### Exercise requirements
Reproduce the records below exactly, leaving out any pictures.

### Records contained in a dataset
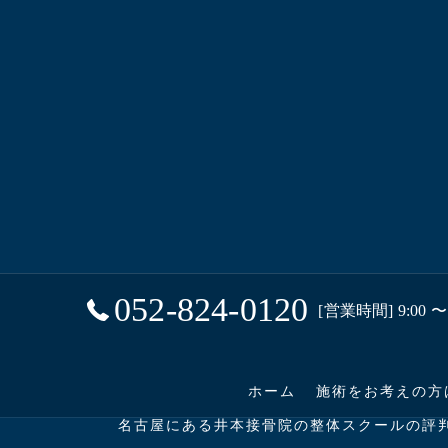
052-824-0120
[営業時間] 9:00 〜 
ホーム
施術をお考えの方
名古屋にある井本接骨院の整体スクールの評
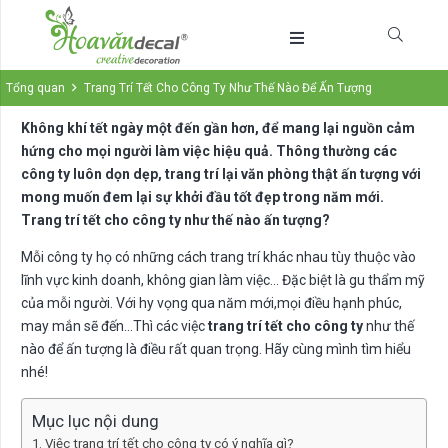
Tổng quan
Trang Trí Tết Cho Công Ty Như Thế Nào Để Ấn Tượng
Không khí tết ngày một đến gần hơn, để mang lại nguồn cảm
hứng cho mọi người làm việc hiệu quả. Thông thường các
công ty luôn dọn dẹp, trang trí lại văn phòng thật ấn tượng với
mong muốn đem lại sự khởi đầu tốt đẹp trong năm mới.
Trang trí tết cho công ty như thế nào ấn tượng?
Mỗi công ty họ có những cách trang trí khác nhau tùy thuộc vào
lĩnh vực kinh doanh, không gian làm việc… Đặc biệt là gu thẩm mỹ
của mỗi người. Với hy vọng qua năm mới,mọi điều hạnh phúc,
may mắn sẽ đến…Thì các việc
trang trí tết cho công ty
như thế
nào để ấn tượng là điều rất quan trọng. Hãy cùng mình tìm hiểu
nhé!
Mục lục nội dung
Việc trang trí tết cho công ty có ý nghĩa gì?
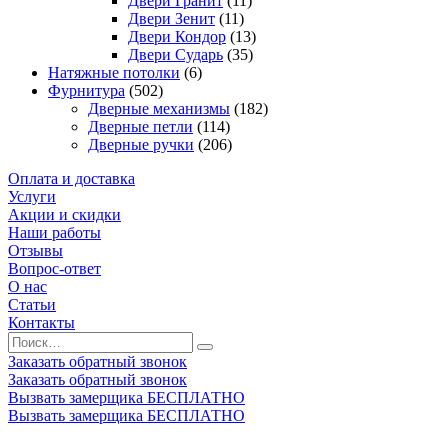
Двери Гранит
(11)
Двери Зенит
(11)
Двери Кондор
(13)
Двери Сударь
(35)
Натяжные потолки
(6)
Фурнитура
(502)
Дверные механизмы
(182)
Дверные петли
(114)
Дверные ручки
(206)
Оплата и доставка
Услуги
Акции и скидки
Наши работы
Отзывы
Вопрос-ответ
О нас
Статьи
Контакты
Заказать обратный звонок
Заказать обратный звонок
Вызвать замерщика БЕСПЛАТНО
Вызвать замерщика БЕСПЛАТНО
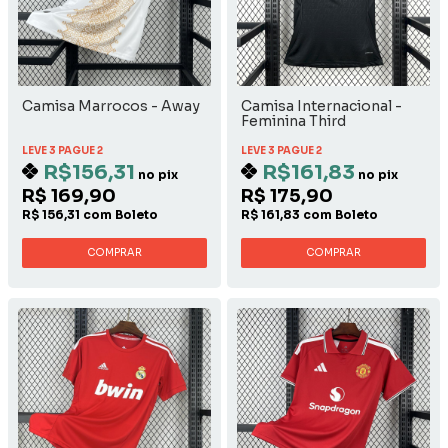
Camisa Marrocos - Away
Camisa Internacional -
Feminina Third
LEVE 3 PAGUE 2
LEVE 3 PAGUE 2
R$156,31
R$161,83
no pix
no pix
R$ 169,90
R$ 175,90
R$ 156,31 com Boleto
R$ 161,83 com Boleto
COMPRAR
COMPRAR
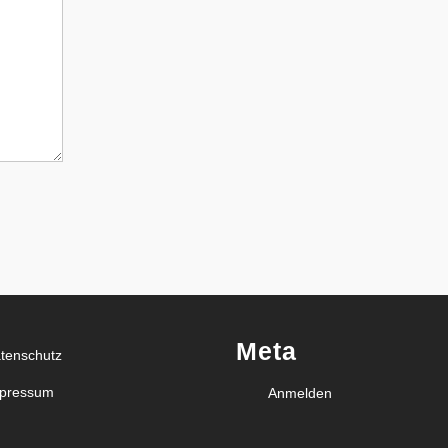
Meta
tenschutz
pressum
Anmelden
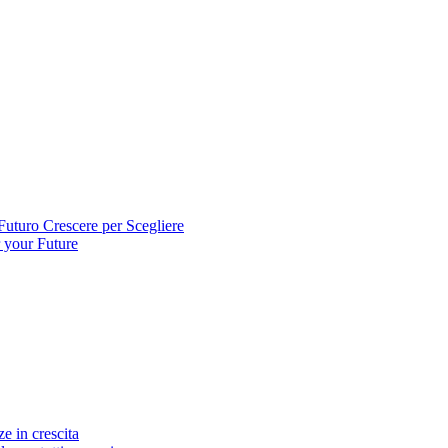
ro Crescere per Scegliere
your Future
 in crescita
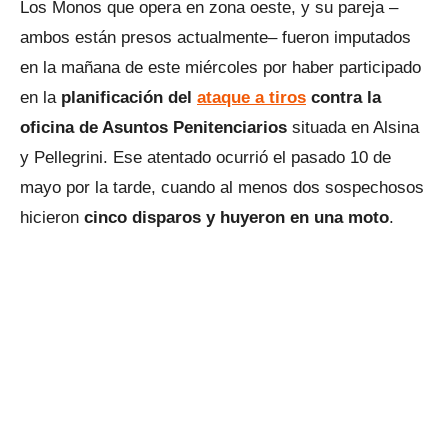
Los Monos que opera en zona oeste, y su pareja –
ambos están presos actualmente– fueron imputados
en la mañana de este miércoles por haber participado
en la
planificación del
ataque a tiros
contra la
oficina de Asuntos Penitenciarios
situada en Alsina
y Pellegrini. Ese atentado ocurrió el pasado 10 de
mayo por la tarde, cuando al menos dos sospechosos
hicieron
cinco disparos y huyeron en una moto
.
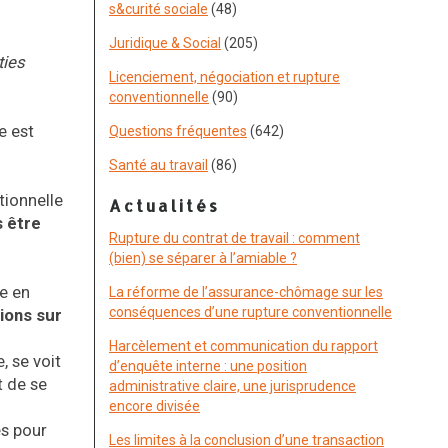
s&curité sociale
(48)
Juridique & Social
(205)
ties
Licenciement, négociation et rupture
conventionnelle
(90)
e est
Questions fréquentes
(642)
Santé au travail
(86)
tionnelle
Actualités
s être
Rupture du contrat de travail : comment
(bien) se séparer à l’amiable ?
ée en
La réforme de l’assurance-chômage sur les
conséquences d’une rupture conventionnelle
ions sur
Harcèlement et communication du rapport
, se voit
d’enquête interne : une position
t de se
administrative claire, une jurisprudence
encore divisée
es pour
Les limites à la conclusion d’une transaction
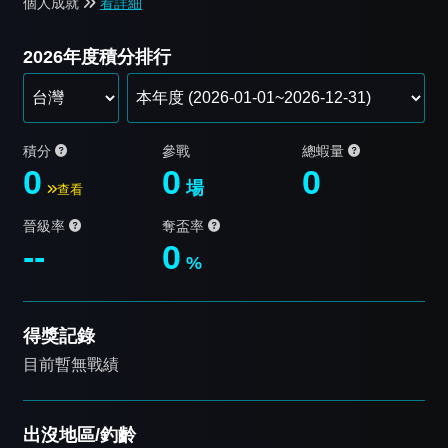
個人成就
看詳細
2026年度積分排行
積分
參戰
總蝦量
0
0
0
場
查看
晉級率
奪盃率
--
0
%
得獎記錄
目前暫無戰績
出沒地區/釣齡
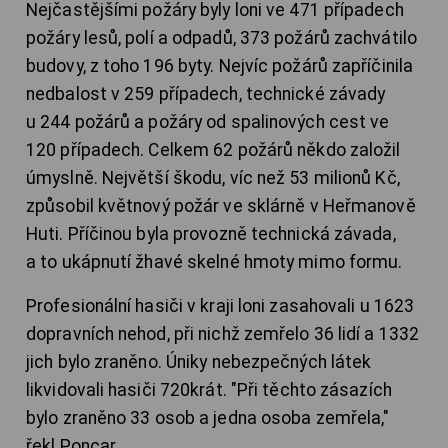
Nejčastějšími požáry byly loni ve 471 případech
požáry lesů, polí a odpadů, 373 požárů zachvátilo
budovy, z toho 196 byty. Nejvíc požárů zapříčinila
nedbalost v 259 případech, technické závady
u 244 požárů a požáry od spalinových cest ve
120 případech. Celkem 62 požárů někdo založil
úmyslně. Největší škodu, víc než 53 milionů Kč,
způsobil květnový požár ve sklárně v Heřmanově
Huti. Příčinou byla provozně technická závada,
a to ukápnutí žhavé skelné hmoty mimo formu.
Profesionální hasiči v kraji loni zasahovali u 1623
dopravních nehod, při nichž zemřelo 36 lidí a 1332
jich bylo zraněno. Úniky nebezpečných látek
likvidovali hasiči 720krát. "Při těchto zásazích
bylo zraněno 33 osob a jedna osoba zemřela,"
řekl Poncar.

### Your solution
052-824-0120
[営業時間] 9:00 〜 
ホーム
施術をお考えの方
名古屋にある井本接骨院の整体スクールの評
Tổng quan
Trang Trí Tết Cho Công Ty Như Thế Nào Để Ấn Tượng
Không khí tết ngày một đến gần hơn, để mang lại nguồn cảm
hứng cho mọi người làm việc hiệu quả. Thông thường các
công ty luôn dọn dẹp, trang trí lại văn phòng thật ấn tượng với
mong muốn đem lại sự khởi đầu tốt đẹp trong năm mới.
Trang trí tết cho công ty như thế nào ấn tượng?
Mỗi công ty họ có những cách trang trí khác nhau tùy thuộc vào
lĩnh vực kinh doanh, không gian làm việc… Đặc biệt là gu thẩm mỹ
của mỗi người. Với hy vọng qua năm mới,mọi điều hạnh phúc,
may mắn sẽ đến…Thì các việc
trang trí tết cho công ty
như thế
nào để ấn tượng là điều rất quan trọng. Hãy cùng mình tìm hiểu
nhé!
Mục lục nội dung
Việc trang trí tết cho công ty có ý nghĩa gì?
Двери Гранит
(11)
Двери Зенит
(11)
Двери Кондор
(13)
Двери Сударь
(35)
Натяжные потолки
(6)
Фурнитура
(502)
Дверные механизмы
(182)
Дверные петли
(114)
Дверные ручки
(206)
Оплата и доставка
Услуги
Акции и скидки
Наши работы
Отзывы
Вопрос-ответ
О нас
Статьи
Контакты
Заказать обратный звонок
Заказать обратный звонок
Вызвать замерщика БЕСПЛАТНО
Вызвать замерщика БЕСПЛАТНО
Camisa Marrocos - Away
Camisa Internacional -
Feminina Third
LEVE 3 PAGUE 2
LEVE 3 PAGUE 2
R$156,31
R$161,83
no pix
no pix
R$ 169,90
R$ 175,90
R$ 156,31 com Boleto
R$ 161,83 com Boleto
COMPRAR
COMPRAR
Meta
tenschutz
pressum
Anmelden
ro Crescere per Scegliere
your Future
 in crescita
Los Monos que opera en zona oeste, y su pareja –
ambos están presos actualmente– fueron imputados
en la mañana de este miércoles por haber participado
en la
planificación del
ataque a tiros
contra la
oficina de Asuntos Penitenciarios
situada en Alsina
y Pellegrini. Ese atentado ocurrió el pasado 10 de
mayo por la tarde, cuando al menos dos sospechosos
hicieron
cinco disparos y huyeron en una moto
.
s&curité sociale
(48)
Juridique & Social
(205)
ties
Licenciement, négociation et rupture
conventionnelle
(90)
e est
Questions fréquentes
(642)
Santé au travail
(86)
tionnelle
Actualités
s être
Rupture du contrat de travail : comment
(bien) se séparer à l’amiable ?
ée en
La réforme de l’assurance-chômage sur les
conséquences d’une rupture conventionnelle
ions sur
Harcèlement et communication du rapport
, se voit
d’enquête interne : une position
t de se
administrative claire, une jurisprudence
encore divisée
es pour
Les limites à la conclusion d’une transaction
個人成就
看詳細
2026年度積分排行
積分
參戰
總蝦量
0
0
0
場
查看
晉級率
奪盃率
--
0
%
得獎記錄
目前暫無戰績
出沒地區/釣齡
Nejčastějšími požáry byly loni ve 471 případech
požáry lesů, polí a odpadů, 373 požárů zachvátilo
budovy, z toho 196 byty. Nejvíc požárů zapříčinila
nedbalost v 259 případech, technické závady
u 244 požárů a požáry od spalinových cest ve
120 případech. Celkem 62 požárů někdo založil
úmyslně. Největší škodu, víc než 53 milionů Kč,
způsobil květnový požár ve sklárně v Heřmanově
Huti. Příčinou byla provozně technická závada,
a to ukápnutí žhavé skelné hmoty mimo formu.
Profesionální hasiči v kraji loni zasahovali u 1623
dopravních nehod, při nichž zemřelo 36 lidí a 1332
jich bylo zraněno. Úniky nebezpečných látek
likvidovali hasiči 720krát. "Při těchto zásazích
bylo zraněno 33 osob a jedna osoba zemřela,"
řekl Poncar.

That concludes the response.